Ketogenic Diet Treatment of Defects in the Mitochondrial Malate Aspartate Shuttle and Pyruvate Carrier

Round 1

Reviewer 1 Report

Bölsterli et al present a comprehensive analysis of clinical presentation in a large (40 subjects) cohort of patients with alterations in either the malate-aspartate shuttle proteins or the mitochondrial pyruvate carrier and evaluate the effect of Ketogenic diet (KD) when used as treatment.  MAS/MPC associated mutations are rare and therefore the number of patients identified so far was scarce, providing limited knowledge on symptomology and efficacy of treatments. In this article, the authors confirm, update and extend previously described manifestations of MAS/MPC-related deficits and the benefits of dietary therapy with KD to a large cohort which includes previous and novel subjects. The cohort was found through literature search and almost half are novel patients recruited from a collaborative research. The compiled data are clearly summarized in tables and properly discussed in the text, highlighting the similarities in the presentation associated to the different genes and the beneficial outcome of increasing the ratio fat to non-fat nutrients, stressing the importance of early diagnosis. Also, they point to AGC2/citrin-deficiency as a complex disorder to be taken into account when diagnosing urea cycle defects.   

Comments:

-- The rational for decreased Serine biosynthesis is the requirement of oxidized cofactor NAD+, which is expected to be low in MAS deficiency. However, this applies to neurons and not astrocytes, as discussed elsewhere based on absent/low levels of AGC1 in glial cells. Interestingly, in brain Serine is synthesized by astrocytes, not neurons (PMID: 32798642). Another possibility to explain the reduced Serine would be increased transformation to pyruvate, as suggested by Pardo et al 2011 (ref 42). This alternative should be included in the discussion.

-- Line 95. “the MAS plays an important role in mitochondrial respiration”. This affirmation is not completely correct.  Mitochondrial respiration is considered the production of energy in the oxidative phosphorylation, typically using NADH (or FADH2) generated in TCA or b-oxidation, and also the NADH transferred to the matrix by the shuttles. Mitochondrial respiration on substrates that do not require maintenance of NAD/NADH ratio in the cytosol can take place in absence of MAS. The concept will be more accurately given if  “when glucose or lactate are the substrates” or similar is added. Similarly in Legend to Figure 1, “ which is necessary for mitochondrial respiration” should be eliminated.

-- Line 131. Please correct typo “par” to “part”.

-- Line 314. “Of note, none had shown hypoglycemia”. The significance of this statement is somewhat lost without presenting first the clinical characteristics of AGC2 deficiency, which typically include hypoglycemia (Saheki & Song 2017, ref 11).

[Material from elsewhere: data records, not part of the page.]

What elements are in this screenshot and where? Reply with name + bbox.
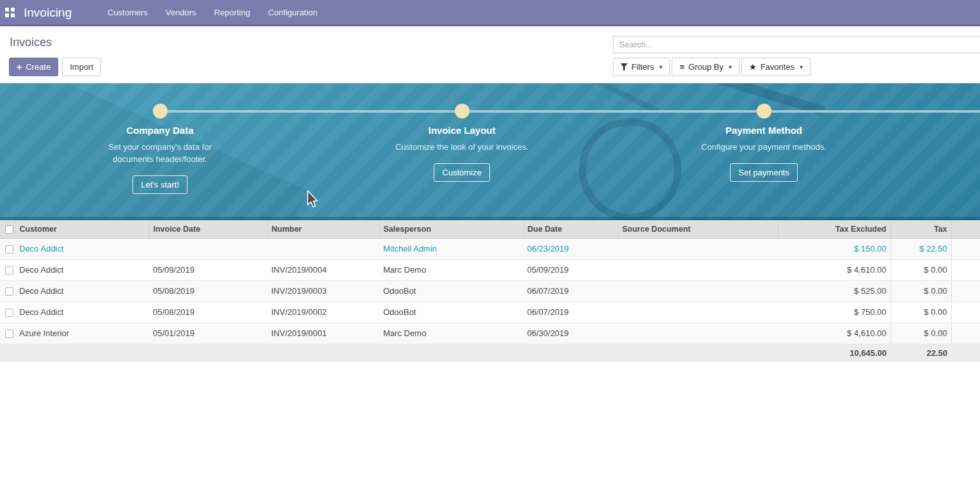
cell-source-document[interactable] (618, 323, 778, 344)
onboarding-step-payment-method: Payment Method Configure your payment me… (661, 125, 866, 182)
create-button[interactable]: + Create (9, 58, 58, 76)
group-by-button[interactable]: ≡ Group By ▾ (672, 58, 739, 76)
cell-due-date[interactable]: 06/30/2019 (523, 323, 618, 344)
cell-blank (951, 323, 980, 344)
cell-customer[interactable]: Azure Interior (15, 323, 149, 344)
cell-salesperson[interactable]: Marc Demo (379, 323, 523, 344)
col-header-due-date[interactable]: Due Date (523, 220, 618, 238)
total-tax-excluded: 10,645.00 (778, 344, 890, 362)
table-row[interactable]: Azure Interior 05/01/2019 INV/2019/0001 … (0, 323, 980, 344)
set-payments-button[interactable]: Set payments (730, 163, 798, 182)
cell-source-document[interactable] (618, 301, 778, 323)
cell-invoice-date[interactable]: 05/01/2019 (149, 323, 267, 344)
apps-grid-icon[interactable] (5, 8, 15, 17)
top-menu: Customers Vendors Reporting Configuratio… (107, 8, 317, 17)
cell-salesperson[interactable]: Mitchell Admin (379, 238, 523, 259)
row-select-cell (0, 280, 15, 301)
cell-number[interactable]: INV/2019/0002 (267, 301, 379, 323)
col-header-salesperson[interactable]: Salesperson (379, 220, 523, 238)
cell-customer[interactable]: Deco Addict (15, 259, 149, 280)
cell-tax[interactable]: $ 0.00 (890, 259, 951, 280)
cell-tax[interactable]: $ 0.00 (890, 301, 951, 323)
chevron-down-icon: ▾ (800, 63, 803, 70)
import-button[interactable]: Import (62, 58, 101, 76)
cell-number[interactable]: INV/2019/0004 (267, 259, 379, 280)
col-header-customer[interactable]: Customer (15, 220, 149, 238)
cell-due-date[interactable]: 06/07/2019 (523, 301, 618, 323)
table-row[interactable]: Deco Addict 05/08/2019 INV/2019/0003 Odo… (0, 280, 980, 301)
step-dot-company-data (153, 104, 168, 118)
cell-tax-excluded[interactable]: $ 150.00 (778, 238, 890, 259)
cell-tax-excluded[interactable]: $ 525.00 (778, 280, 890, 301)
menu-vendors[interactable]: Vendors (166, 8, 196, 17)
favorites-label: Favorites (761, 62, 794, 72)
onboarding-step-company-data: Company Data Set your company's data for… (58, 125, 262, 194)
step-dot-invoice-layout (455, 104, 470, 118)
step-title: Payment Method (661, 125, 866, 136)
table-row[interactable]: Deco Addict Mitchell Admin 06/23/2019 $ … (0, 238, 980, 259)
cell-invoice-date[interactable]: 05/08/2019 (149, 301, 267, 323)
page-title: Invoices (10, 36, 52, 49)
menu-reporting[interactable]: Reporting (214, 8, 250, 17)
row-checkbox[interactable] (5, 330, 13, 338)
cell-customer[interactable]: Deco Addict (15, 238, 149, 259)
menu-configuration[interactable]: Configuration (268, 8, 317, 17)
table-row[interactable]: Deco Addict 05/08/2019 INV/2019/0002 Odo… (0, 301, 980, 323)
row-checkbox[interactable] (5, 287, 13, 296)
cell-tax-excluded[interactable]: $ 4,610.00 (778, 323, 890, 344)
cell-tax-excluded[interactable]: $ 4,610.00 (778, 259, 890, 280)
cell-tax-excluded[interactable]: $ 750.00 (778, 301, 890, 323)
cell-invoice-date[interactable]: 05/08/2019 (149, 280, 267, 301)
cell-blank (951, 259, 980, 280)
col-header-invoice-date[interactable]: Invoice Date (149, 220, 267, 238)
row-checkbox[interactable] (5, 266, 13, 275)
cell-due-date[interactable]: 05/09/2019 (523, 259, 618, 280)
row-checkbox[interactable] (5, 245, 13, 253)
cell-blank (951, 301, 980, 323)
cell-customer[interactable]: Deco Addict (15, 280, 149, 301)
cell-number[interactable]: INV/2019/0003 (267, 280, 379, 301)
app-name[interactable]: Invoicing (24, 6, 72, 20)
row-select-cell (0, 238, 15, 259)
table-header-row: Customer Invoice Date Number Salesperson… (0, 220, 980, 238)
cell-source-document[interactable] (618, 259, 778, 280)
cell-tax[interactable]: $ 22.50 (890, 238, 951, 259)
cell-number[interactable]: INV/2019/0001 (267, 323, 379, 344)
step-dot-payment-method (757, 104, 771, 118)
col-header-tax-excluded[interactable]: Tax Excluded (778, 220, 890, 238)
menu-customers[interactable]: Customers (107, 8, 148, 17)
select-all-checkbox[interactable] (5, 225, 13, 234)
table-row[interactable]: Deco Addict 05/09/2019 INV/2019/0004 Mar… (0, 259, 980, 280)
onboarding-step-invoice-layout: Invoice Layout Customize the look of you… (360, 125, 564, 182)
favorites-button[interactable]: ★ Favorites ▾ (741, 58, 810, 76)
cell-tax[interactable]: $ 0.00 (890, 280, 951, 301)
cell-invoice-date[interactable]: 05/09/2019 (149, 259, 267, 280)
search-input[interactable] (613, 36, 980, 53)
total-tax: 22.50 (890, 344, 951, 362)
onboarding-banner: Company Data Set your company's data for… (0, 83, 980, 220)
cell-number[interactable] (267, 238, 379, 259)
cell-due-date[interactable]: 06/23/2019 (523, 238, 618, 259)
filters-button[interactable]: Filters ▾ (613, 58, 670, 76)
chevron-down-icon: ▾ (659, 63, 662, 70)
cell-source-document[interactable] (618, 280, 778, 301)
group-by-icon: ≡ (679, 62, 684, 72)
cell-customer[interactable]: Deco Addict (15, 301, 149, 323)
cell-salesperson[interactable]: Marc Demo (379, 259, 523, 280)
group-by-label: Group By (688, 62, 723, 72)
customize-button[interactable]: Customize (434, 163, 489, 182)
invoice-list: Customer Invoice Date Number Salesperson… (0, 220, 980, 362)
lets-start-button[interactable]: Let's start! (132, 175, 187, 194)
cell-salesperson[interactable]: OdooBot (379, 301, 523, 323)
col-header-tax[interactable]: Tax (890, 220, 951, 238)
col-header-source-document[interactable]: Source Document (618, 220, 778, 238)
cell-invoice-date[interactable] (149, 238, 267, 259)
cell-tax[interactable]: $ 0.00 (890, 323, 951, 344)
row-checkbox[interactable] (5, 309, 13, 317)
col-header-number[interactable]: Number (267, 220, 379, 238)
cell-due-date[interactable]: 06/07/2019 (523, 280, 618, 301)
cell-salesperson[interactable]: OdooBot (379, 280, 523, 301)
cell-source-document[interactable] (618, 238, 778, 259)
step-title: Invoice Layout (360, 125, 564, 136)
row-select-cell (0, 323, 15, 344)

Readers would benefit from the information if provided.

Line 377.  See comment for line 95.

- Line 385: Please correct statement “AGC2 is the isoenzyme outside the brain”. AGC2 is the main isoform expressed in liver, not the only isoenzyme outside the brain. In fact, AGC1 is highly expressed also in skeletal muscle, heart, kidney and pancreatic cells.  

Line 401. Please correct typo “rule” to “role”.

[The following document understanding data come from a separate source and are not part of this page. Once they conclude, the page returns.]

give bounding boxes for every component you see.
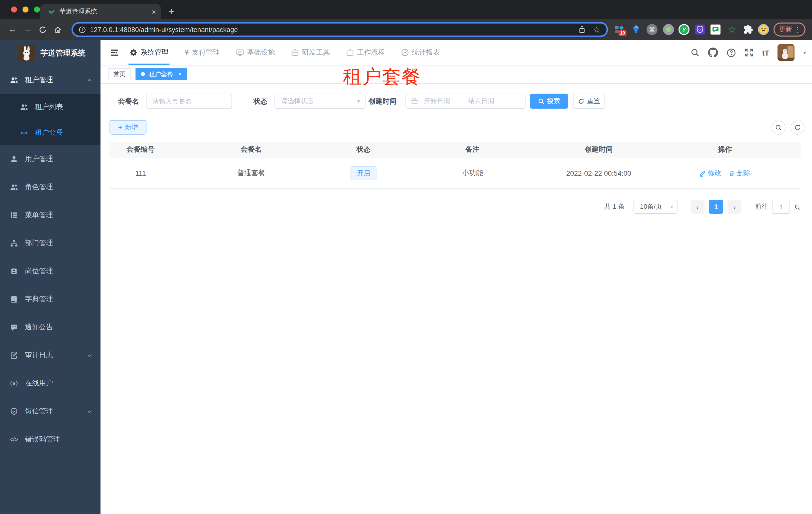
window-controls: [11, 6, 40, 12]
yen-icon: ¥: [184, 49, 189, 57]
filter-date-range[interactable]: 开始日期 - 结束日期: [406, 93, 525, 109]
sidebar-item-tenant-group[interactable]: 租户管理: [0, 66, 100, 94]
sidebar-item-tenant-package[interactable]: 租户套餐: [0, 119, 100, 145]
sidebar-item-user-mgmt[interactable]: 用户管理: [0, 145, 100, 173]
top-navigation: 系统管理 ¥ 支付管理 基础设施 研发工具 工作流程 统计报表: [128, 40, 441, 65]
help-icon[interactable]: [727, 48, 736, 57]
header-right-tools: tT ▾: [691, 44, 812, 61]
sidebar-item-role-mgmt[interactable]: 角色管理: [0, 173, 100, 201]
goto-label: 前往: [755, 202, 768, 211]
topnav-item-workflow[interactable]: 工作流程: [345, 40, 386, 65]
sidebar-item-dict-mgmt[interactable]: 字典管理: [0, 285, 100, 313]
browser-update-button[interactable]: 更新 ⋮: [774, 23, 806, 36]
user-avatar[interactable]: [778, 44, 795, 61]
filter-date-label: 创建时间: [369, 93, 397, 109]
sidebar-submenu-tenant: 租户列表 租户套餐: [0, 94, 100, 145]
site-info-icon[interactable]: [79, 26, 86, 33]
window-close-button[interactable]: [11, 6, 17, 12]
search-icon: [775, 124, 782, 131]
sidebar-item-post-mgmt[interactable]: 岗位管理: [0, 257, 100, 285]
goto-unit-label: 页: [794, 202, 801, 211]
fullscreen-icon[interactable]: [745, 48, 754, 57]
window-zoom-button[interactable]: [34, 6, 40, 12]
topnav-item-payment[interactable]: ¥ 支付管理: [183, 40, 221, 65]
sidebar-item-online-users[interactable]: 在线用户: [0, 369, 100, 397]
window-minimize-button[interactable]: [23, 6, 29, 12]
tag-home[interactable]: 首页: [109, 68, 130, 80]
topnav-item-system[interactable]: 系统管理: [128, 40, 170, 65]
select-caret-down-icon: ▾: [670, 204, 673, 210]
col-header-remark: 备注: [397, 142, 549, 158]
topnav-item-reports[interactable]: 统计报表: [400, 40, 441, 65]
trash-icon: [728, 170, 735, 177]
prev-page-button[interactable]: ‹: [691, 200, 704, 214]
sidebar-app-title: 芋道管理系统: [40, 48, 86, 58]
home-icon[interactable]: [50, 25, 65, 34]
forward-icon[interactable]: →: [20, 25, 35, 34]
code-icon: </>: [10, 435, 18, 443]
col-header-status: 状态: [331, 142, 397, 158]
sidebar-collapse-icon[interactable]: [106, 40, 123, 65]
table-row: 111 普通套餐 开启 小功能 2022-02-22 00:54:00 修改 删…: [110, 158, 801, 189]
share-icon[interactable]: [578, 26, 586, 33]
col-header-created: 创建时间: [549, 142, 649, 158]
sidebar-item-menu-mgmt[interactable]: 菜单管理: [0, 201, 100, 229]
filter-status-select[interactable]: 请选择状态 ▾: [274, 93, 366, 109]
topnav-item-devtools[interactable]: 研发工具: [290, 40, 331, 65]
sidebar-logo-row[interactable]: 芋道管理系统: [0, 40, 100, 66]
avatar-caret-down-icon[interactable]: ▾: [803, 49, 806, 56]
github-icon[interactable]: [708, 48, 718, 58]
sidebar-item-dept-mgmt[interactable]: 部门管理: [0, 229, 100, 257]
extension-command-icon[interactable]: ⌘: [646, 24, 658, 35]
add-button[interactable]: + 新增: [110, 120, 146, 135]
next-page-button[interactable]: ›: [727, 200, 742, 214]
sidebar-item-sms-mgmt[interactable]: 短信管理: [0, 397, 100, 426]
search-button[interactable]: 搜索: [530, 93, 568, 109]
table-header-row: 套餐编号 套餐名 状态 备注 创建时间 操作: [110, 142, 801, 158]
tags-view-bar: 首页 租户套餐 ×: [100, 65, 812, 84]
extension-purple-shield-icon[interactable]: [695, 24, 705, 35]
toggle-search-button[interactable]: [772, 120, 785, 135]
edit-link[interactable]: 修改: [699, 169, 722, 178]
browser-menu-kebab-icon[interactable]: ⋮: [794, 26, 801, 33]
sidebar-item-error-code[interactable]: </> 错误码管理: [0, 426, 100, 454]
back-icon[interactable]: ←: [5, 25, 20, 34]
bookmark-star-icon[interactable]: ☆: [593, 24, 601, 35]
extension-blue-gem-icon[interactable]: [631, 24, 641, 35]
goto-page-input[interactable]: [772, 200, 790, 214]
users-icon: [10, 183, 18, 191]
extension-y-icon[interactable]: Y: [678, 24, 690, 35]
sidebar-item-notice[interactable]: 通知公告: [0, 313, 100, 341]
delete-link[interactable]: 删除: [728, 169, 751, 178]
filter-name-input[interactable]: [146, 93, 232, 109]
browser-window: 芋道管理系统 × + ← → 127.0.0.1:48080/admin-ui/…: [0, 0, 812, 514]
log-icon: [10, 351, 18, 359]
tab-close-icon[interactable]: ×: [151, 8, 156, 15]
tag-tenant-package[interactable]: 租户套餐 ×: [136, 68, 187, 80]
cell-name: 普通套餐: [172, 158, 331, 188]
refresh-icon: [578, 98, 584, 104]
topnav-item-infra[interactable]: 基础设施: [235, 40, 276, 65]
col-header-actions: 操作: [649, 142, 801, 158]
browser-tab[interactable]: 芋道管理系统 ×: [40, 4, 161, 19]
sidebar-item-tenant-list[interactable]: 租户列表: [0, 94, 100, 119]
page-size-select[interactable]: 10条/页 ▾: [634, 200, 677, 214]
current-page-button[interactable]: 1: [709, 200, 723, 214]
refresh-table-button[interactable]: [790, 120, 805, 135]
font-size-icon[interactable]: tT: [762, 48, 769, 57]
chevron-up-icon: [87, 77, 92, 83]
new-tab-button[interactable]: +: [166, 6, 177, 17]
extensions-puzzle-icon[interactable]: [743, 24, 754, 35]
extension-green-chat-icon[interactable]: [710, 24, 721, 35]
extension-green-star-icon[interactable]: ☆: [726, 24, 737, 35]
extension-green-dot-icon[interactable]: [663, 24, 674, 35]
sidebar-item-audit-log[interactable]: 审计日志: [0, 341, 100, 369]
shield-check-icon: [10, 407, 18, 415]
search-icon[interactable]: [691, 48, 700, 57]
reload-icon[interactable]: [35, 25, 50, 34]
tag-close-icon[interactable]: ×: [178, 71, 181, 78]
extension-blue-diamond-icon[interactable]: 10: [614, 24, 625, 35]
reset-button[interactable]: 重置: [573, 93, 605, 109]
profile-avatar-emoji[interactable]: [758, 24, 769, 35]
url-bar[interactable]: 127.0.0.1:48080/admin-ui/system/tenant/p…: [71, 22, 608, 37]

Line 436.  The hypothesis of reduced Asp leading to low levels of NAA and therefore myelin was first proposed in the AGC1- KO mouse (Ref 41 , Jalil et al), which should be cited here as well.

-- Table 5. Please provide myo-Inositol concentrations range.

--Full blot of western blot in figure 5 should be provided as supplementary material.

-- Supplemental methods:  Information on how and for how long the fibroblasts were maintained in culture before preparation of cell extracts should be provided. Please correct units to show the adequate symbol instead of a square.

-- Supplemental Figure 1:  The methodology for evaluating substrate oxidation and respiratory complex activities needs to be provided, as well as the number of replicates shown in the figures and the raw value for the lowest normal used in normalization. Furthermore, in the right panel complex V is seems to be even higher than PDH (when bars are compared) but this is not discussed.

-- Formatting of references (brackets) through the text is missing.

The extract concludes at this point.